> YOUR ASSIGNMENT
Return a copy of each line in the listing that includes the word "铁粉数据".

> PROVIDED MATERIAL

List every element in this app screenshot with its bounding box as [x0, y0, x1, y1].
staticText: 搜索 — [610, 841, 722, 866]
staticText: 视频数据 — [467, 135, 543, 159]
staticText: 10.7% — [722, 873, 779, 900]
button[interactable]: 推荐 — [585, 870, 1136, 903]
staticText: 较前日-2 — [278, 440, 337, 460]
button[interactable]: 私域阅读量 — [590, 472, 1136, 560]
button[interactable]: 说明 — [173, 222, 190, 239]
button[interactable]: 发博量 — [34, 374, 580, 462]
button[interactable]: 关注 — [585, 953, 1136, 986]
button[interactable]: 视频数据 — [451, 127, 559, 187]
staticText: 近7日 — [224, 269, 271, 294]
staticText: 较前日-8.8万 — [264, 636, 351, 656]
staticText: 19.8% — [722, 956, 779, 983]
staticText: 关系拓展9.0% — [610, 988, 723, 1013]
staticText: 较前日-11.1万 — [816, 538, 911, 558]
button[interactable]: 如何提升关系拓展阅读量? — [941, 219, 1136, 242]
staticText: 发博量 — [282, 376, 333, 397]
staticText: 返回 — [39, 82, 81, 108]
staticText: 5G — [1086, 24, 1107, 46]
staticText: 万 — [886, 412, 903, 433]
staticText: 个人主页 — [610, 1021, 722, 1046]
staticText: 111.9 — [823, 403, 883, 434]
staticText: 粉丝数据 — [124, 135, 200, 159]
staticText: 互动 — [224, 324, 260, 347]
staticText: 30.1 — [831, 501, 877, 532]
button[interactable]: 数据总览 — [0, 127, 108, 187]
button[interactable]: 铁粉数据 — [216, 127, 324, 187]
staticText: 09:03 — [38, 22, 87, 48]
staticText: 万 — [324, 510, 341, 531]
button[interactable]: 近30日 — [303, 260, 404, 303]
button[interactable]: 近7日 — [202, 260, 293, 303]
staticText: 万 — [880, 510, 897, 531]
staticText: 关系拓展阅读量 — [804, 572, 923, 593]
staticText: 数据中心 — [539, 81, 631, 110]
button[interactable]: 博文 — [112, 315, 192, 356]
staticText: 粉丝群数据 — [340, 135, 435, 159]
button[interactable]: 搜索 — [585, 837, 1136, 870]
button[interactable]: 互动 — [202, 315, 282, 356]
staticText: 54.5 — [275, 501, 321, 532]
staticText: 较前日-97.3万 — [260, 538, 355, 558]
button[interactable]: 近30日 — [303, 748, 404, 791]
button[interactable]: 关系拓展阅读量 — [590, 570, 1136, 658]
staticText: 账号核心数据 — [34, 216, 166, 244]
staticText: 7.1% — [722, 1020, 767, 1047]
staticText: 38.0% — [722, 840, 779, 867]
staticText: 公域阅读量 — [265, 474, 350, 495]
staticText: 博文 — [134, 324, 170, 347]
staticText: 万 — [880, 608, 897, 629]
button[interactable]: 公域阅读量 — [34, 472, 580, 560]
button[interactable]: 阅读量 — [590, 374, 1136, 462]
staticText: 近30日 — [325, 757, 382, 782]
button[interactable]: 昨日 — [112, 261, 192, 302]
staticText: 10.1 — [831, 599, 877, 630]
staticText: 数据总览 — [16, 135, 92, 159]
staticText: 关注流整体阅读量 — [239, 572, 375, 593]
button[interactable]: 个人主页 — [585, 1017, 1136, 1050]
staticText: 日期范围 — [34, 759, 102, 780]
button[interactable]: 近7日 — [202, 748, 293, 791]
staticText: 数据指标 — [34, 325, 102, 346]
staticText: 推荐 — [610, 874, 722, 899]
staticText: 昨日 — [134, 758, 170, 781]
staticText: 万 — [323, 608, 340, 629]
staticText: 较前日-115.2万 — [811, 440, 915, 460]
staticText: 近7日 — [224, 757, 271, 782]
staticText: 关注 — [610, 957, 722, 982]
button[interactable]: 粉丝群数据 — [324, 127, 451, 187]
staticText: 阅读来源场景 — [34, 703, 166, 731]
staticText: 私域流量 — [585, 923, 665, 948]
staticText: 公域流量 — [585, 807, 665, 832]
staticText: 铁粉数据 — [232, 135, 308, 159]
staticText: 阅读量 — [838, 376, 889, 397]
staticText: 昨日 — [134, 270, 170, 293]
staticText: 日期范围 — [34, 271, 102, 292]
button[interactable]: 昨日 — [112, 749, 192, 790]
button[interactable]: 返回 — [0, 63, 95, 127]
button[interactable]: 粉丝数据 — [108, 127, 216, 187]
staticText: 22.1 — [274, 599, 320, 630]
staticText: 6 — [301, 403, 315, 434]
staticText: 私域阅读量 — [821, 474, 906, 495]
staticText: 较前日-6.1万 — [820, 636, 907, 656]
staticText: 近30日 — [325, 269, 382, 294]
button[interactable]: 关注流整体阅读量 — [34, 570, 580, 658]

> FINISHED EXERCISE
button[interactable]: 铁粉数据 — [216, 127, 324, 187]
staticText: 铁粉数据 — [232, 135, 308, 159]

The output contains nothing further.